Action item: Of the lines below, copy those that hold the word "niet".

Extracted data:
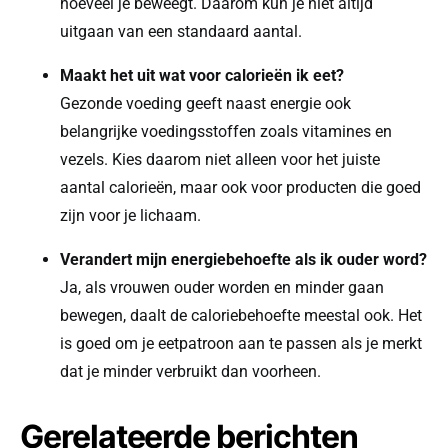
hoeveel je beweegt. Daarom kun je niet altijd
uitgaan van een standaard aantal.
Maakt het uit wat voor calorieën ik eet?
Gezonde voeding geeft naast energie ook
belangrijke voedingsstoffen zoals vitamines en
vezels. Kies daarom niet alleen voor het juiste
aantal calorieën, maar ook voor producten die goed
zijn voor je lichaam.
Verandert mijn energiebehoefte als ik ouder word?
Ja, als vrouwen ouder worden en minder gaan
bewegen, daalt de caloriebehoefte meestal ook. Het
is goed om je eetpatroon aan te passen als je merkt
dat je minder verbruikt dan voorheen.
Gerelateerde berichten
==
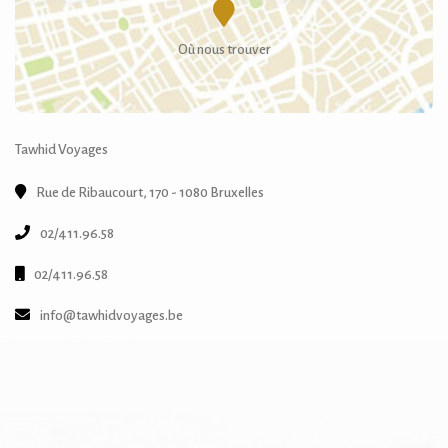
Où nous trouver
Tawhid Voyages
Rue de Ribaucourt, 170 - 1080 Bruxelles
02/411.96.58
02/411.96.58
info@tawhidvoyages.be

Written response:
hoeveel je beweegt. Daarom kun je niet altijd
vezels. Kies daarom niet alleen voor het juiste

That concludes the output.